> _Task goal_: Repeat the lines of the data that follow, please, starting at the first and stopping after the one with "So those are the things that I would look".

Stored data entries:
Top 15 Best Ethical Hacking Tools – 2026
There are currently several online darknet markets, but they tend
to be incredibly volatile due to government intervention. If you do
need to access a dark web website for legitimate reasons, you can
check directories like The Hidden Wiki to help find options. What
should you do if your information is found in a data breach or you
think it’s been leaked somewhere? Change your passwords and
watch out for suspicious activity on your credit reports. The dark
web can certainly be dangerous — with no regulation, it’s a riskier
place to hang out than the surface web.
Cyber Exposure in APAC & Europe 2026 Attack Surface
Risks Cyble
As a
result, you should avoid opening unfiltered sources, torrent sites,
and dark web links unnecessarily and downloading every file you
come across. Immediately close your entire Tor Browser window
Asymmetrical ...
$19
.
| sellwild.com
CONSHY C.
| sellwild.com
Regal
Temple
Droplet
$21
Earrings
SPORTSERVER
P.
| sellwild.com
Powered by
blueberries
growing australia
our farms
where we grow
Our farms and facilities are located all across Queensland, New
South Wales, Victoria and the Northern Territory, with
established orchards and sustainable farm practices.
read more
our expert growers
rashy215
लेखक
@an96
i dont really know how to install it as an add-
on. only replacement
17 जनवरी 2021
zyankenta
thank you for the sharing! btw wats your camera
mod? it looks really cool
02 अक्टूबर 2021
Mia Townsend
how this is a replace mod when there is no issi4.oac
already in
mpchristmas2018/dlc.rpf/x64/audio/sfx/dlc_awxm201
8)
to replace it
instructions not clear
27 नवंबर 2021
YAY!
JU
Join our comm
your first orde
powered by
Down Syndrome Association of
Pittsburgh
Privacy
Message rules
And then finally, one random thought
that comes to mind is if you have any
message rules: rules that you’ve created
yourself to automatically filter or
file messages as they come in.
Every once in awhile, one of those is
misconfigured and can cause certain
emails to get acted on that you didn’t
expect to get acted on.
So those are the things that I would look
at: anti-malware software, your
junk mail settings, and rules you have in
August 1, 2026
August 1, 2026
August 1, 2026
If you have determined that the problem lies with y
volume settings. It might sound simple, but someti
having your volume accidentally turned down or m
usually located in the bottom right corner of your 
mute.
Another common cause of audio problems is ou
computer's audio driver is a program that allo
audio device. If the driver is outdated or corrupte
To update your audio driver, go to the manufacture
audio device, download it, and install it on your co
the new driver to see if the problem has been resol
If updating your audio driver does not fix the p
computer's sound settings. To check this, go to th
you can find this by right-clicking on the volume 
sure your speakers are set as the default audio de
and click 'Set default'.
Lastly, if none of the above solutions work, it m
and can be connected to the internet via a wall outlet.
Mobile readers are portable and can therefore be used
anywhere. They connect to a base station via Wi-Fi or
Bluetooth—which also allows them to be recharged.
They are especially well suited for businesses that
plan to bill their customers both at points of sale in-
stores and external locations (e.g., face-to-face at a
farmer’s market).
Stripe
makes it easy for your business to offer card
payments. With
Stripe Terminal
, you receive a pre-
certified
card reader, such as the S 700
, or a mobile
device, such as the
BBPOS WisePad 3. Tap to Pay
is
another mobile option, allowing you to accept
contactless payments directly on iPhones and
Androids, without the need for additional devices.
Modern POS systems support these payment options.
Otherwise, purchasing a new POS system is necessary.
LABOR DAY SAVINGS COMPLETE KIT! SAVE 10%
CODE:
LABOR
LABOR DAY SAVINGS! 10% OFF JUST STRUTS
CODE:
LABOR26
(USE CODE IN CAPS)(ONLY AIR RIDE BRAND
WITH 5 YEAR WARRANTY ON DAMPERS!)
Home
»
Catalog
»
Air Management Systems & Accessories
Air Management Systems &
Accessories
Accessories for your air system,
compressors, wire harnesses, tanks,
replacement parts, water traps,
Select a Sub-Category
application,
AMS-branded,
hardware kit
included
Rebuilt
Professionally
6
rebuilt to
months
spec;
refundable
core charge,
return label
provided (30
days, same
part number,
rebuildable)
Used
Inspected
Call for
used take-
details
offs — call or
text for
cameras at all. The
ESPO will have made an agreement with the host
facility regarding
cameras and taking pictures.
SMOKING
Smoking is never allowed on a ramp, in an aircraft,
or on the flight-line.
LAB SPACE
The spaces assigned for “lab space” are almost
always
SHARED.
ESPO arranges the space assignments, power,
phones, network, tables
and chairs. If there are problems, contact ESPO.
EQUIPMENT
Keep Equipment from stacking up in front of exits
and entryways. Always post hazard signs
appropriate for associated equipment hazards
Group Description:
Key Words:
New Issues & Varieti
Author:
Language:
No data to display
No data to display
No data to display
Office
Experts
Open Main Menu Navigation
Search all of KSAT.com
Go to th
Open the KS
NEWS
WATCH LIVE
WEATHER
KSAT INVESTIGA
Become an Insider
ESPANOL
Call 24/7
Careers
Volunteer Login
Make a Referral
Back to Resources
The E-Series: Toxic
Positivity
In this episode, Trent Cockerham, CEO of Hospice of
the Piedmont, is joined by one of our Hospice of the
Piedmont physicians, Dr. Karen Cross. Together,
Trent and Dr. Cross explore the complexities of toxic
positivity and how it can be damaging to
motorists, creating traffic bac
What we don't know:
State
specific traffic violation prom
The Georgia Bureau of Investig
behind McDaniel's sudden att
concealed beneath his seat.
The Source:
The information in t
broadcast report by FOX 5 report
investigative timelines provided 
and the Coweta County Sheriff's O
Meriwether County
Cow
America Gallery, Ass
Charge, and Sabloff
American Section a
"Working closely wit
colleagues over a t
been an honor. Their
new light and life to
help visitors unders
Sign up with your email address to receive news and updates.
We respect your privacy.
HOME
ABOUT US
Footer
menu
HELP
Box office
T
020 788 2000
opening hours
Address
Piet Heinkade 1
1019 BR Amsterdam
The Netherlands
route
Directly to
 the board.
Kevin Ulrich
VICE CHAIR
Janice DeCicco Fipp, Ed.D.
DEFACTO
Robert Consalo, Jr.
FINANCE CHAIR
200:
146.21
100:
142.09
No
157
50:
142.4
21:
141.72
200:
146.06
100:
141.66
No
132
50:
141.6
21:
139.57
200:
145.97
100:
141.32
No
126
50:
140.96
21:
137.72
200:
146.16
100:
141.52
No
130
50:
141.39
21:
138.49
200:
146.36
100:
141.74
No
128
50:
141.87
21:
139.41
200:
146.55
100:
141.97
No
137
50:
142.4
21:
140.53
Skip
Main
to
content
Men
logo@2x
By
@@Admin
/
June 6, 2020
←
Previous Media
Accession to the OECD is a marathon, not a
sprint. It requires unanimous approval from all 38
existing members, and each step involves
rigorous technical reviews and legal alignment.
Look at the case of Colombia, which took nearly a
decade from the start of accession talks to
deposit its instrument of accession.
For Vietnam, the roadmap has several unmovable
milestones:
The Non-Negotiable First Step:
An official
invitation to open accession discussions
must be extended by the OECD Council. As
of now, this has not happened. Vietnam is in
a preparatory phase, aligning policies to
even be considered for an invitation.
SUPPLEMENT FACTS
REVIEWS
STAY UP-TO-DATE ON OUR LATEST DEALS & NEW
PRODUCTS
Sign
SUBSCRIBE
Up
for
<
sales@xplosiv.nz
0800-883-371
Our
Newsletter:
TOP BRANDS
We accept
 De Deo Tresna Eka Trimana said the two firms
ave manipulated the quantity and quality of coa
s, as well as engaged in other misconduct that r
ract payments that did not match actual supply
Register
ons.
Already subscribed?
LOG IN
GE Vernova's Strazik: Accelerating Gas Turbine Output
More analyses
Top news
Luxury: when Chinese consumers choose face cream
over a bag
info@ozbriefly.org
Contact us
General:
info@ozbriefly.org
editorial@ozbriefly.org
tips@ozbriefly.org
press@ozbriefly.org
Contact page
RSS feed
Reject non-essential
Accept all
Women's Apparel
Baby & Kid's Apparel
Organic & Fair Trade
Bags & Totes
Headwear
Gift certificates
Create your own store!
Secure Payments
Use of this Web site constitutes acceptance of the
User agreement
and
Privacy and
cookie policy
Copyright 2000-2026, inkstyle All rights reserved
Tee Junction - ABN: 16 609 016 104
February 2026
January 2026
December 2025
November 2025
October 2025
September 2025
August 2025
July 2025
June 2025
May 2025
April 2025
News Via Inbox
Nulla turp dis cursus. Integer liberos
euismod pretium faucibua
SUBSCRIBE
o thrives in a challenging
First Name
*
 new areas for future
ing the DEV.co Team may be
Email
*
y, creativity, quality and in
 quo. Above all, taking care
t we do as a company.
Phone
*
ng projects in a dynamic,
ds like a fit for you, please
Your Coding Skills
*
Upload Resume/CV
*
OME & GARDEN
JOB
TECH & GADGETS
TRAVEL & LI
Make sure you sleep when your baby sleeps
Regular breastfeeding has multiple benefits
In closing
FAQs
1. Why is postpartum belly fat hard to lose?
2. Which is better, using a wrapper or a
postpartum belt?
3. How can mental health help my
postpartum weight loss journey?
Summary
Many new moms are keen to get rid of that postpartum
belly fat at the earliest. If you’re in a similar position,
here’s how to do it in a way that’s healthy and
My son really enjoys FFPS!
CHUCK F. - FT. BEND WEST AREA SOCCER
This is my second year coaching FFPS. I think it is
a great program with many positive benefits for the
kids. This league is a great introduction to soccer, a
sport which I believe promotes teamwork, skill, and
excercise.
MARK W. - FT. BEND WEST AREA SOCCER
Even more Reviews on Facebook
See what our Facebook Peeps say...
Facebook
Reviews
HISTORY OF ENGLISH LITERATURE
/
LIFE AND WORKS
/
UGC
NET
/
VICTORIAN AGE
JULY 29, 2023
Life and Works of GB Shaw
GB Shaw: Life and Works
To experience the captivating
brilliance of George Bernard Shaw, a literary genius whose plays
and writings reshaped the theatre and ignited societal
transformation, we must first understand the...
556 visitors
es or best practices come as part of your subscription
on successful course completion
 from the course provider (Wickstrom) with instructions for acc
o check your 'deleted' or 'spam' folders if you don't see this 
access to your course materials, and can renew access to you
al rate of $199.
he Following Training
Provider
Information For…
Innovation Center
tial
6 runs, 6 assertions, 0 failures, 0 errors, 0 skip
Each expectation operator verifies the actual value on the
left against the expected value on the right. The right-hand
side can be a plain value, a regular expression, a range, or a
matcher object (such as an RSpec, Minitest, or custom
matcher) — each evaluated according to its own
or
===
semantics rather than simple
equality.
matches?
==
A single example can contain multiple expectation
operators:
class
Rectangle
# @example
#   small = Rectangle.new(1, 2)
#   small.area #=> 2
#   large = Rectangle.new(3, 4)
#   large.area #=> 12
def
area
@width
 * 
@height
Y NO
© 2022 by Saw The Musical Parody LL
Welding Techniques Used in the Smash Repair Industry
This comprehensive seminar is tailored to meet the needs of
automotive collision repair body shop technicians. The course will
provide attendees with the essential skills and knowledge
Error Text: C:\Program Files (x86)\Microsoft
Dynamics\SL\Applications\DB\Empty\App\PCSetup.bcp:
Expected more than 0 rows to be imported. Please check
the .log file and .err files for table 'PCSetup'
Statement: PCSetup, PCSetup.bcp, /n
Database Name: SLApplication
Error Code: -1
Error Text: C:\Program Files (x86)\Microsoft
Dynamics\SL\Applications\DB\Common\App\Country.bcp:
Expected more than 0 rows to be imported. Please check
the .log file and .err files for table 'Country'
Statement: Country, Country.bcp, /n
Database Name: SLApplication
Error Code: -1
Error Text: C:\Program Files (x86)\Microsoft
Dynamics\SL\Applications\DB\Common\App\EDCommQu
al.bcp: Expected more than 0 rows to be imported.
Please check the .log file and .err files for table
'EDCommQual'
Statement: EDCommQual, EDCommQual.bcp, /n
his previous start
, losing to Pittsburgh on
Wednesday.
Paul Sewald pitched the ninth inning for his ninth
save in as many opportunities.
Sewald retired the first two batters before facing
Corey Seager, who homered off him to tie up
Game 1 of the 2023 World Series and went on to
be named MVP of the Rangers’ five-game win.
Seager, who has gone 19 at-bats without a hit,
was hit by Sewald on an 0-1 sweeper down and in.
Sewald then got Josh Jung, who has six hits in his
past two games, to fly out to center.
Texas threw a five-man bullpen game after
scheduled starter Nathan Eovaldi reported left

> _Answer box_:
Top 15 Best Ethical Hacking Tools – 2026
There are currently several online darknet markets, but they tend
to be incredibly volatile due to government intervention. If you do
need to access a dark web website for legitimate reasons, you can
check directories like The Hidden Wiki to help find options. What
should you do if your information is found in a data breach or you
think it’s been leaked somewhere? Change your passwords and
watch out for suspicious activity on your credit reports. The dark
web can certainly be dangerous — with no regulation, it’s a riskier
place to hang out than the surface web.
Cyber Exposure in APAC & Europe 2026 Attack Surface
Risks Cyble
As a
result, you should avoid opening unfiltered sources, torrent sites,
and dark web links unnecessarily and downloading every file you
come across. Immediately close your entire Tor Browser window
Asymmetrical ...
$19
.
| sellwild.com
CONSHY C.
| sellwild.com
Regal
Temple
Droplet
$21
Earrings
SPORTSERVER
P.
| sellwild.com
Powered by
blueberries
growing australia
our farms
where we grow
Our farms and facilities are located all across Queensland, New
South Wales, Victoria and the Northern Territory, with
established orchards and sustainable farm practices.
read more
our expert growers
rashy215
लेखक
@an96
i dont really know how to install it as an add-
on. only replacement
17 जनवरी 2021
zyankenta
thank you for the sharing! btw wats your camera
mod? it looks really cool
02 अक्टूबर 2021
Mia Townsend
how this is a replace mod when there is no issi4.oac
already in
mpchristmas2018/dlc.rpf/x64/audio/sfx/dlc_awxm201
8)
to replace it
instructions not clear
27 नवंबर 2021
YAY!
JU
Join our comm
your first orde
powered by
Down Syndrome Association of
Pittsburgh
Privacy
Message rules
And then finally, one random thought
that comes to mind is if you have any
message rules: rules that you’ve created
yourself to automatically filter or
file messages as they come in.
Every once in awhile, one of those is
misconfigured and can cause certain
emails to get acted on that you didn’t
expect to get acted on.
So those are the things that I would look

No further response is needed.